━━━ Listed entries ━━━
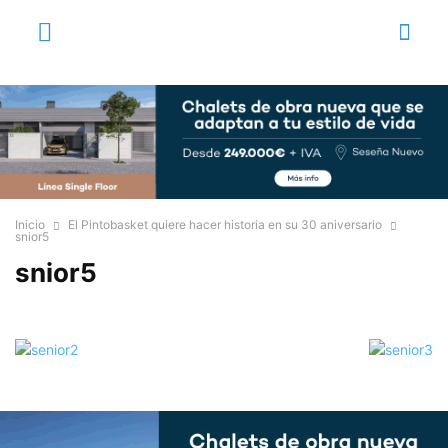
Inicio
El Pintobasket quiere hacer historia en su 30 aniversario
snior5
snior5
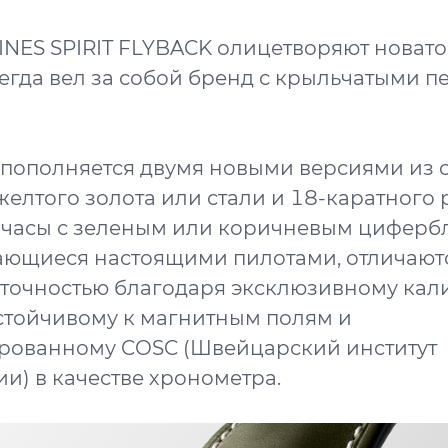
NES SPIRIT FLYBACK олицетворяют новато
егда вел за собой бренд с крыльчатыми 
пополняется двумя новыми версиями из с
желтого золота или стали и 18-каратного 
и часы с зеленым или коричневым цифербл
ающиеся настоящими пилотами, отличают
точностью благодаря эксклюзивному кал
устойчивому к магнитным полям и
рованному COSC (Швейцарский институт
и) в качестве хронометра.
━━━
━━━ Listed entries ━━━
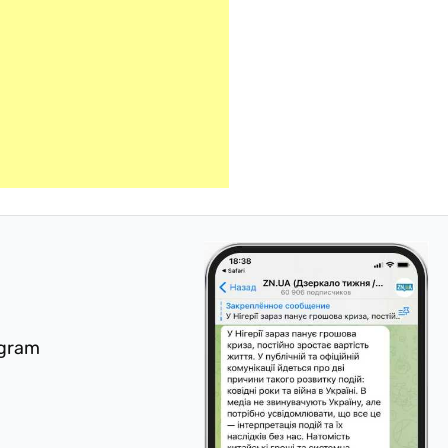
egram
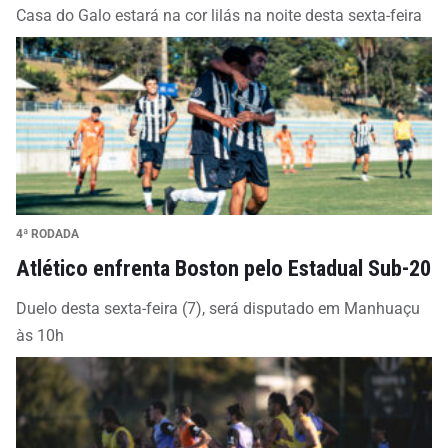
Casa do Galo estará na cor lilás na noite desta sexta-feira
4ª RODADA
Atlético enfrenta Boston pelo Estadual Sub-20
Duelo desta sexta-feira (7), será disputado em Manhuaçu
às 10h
━━━
━━━ Listed entries ━━━
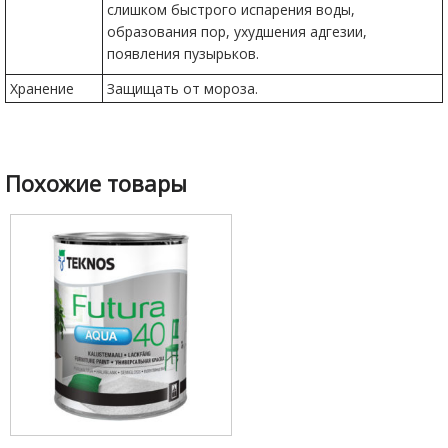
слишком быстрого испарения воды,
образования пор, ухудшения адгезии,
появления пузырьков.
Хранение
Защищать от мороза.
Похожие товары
━━━
Using the entries above, return exactly the lines from the line with "NES SPIRIT FLYBACK олицетворяют новато" to the line with "и) в качестве хронометра.", counting both of those lines.

NES SPIRIT FLYBACK олицетворяют новато
егда вел за собой бренд с крыльчатыми 
пополняется двумя новыми версиями из с
желтого золота или стали и 18-каратного 
и часы с зеленым или коричневым цифербл
ающиеся настоящими пилотами, отличают
точностью благодаря эксклюзивному кал
устойчивому к магнитным полям и
рованному COSC (Швейцарский институт
и) в качестве хронометра.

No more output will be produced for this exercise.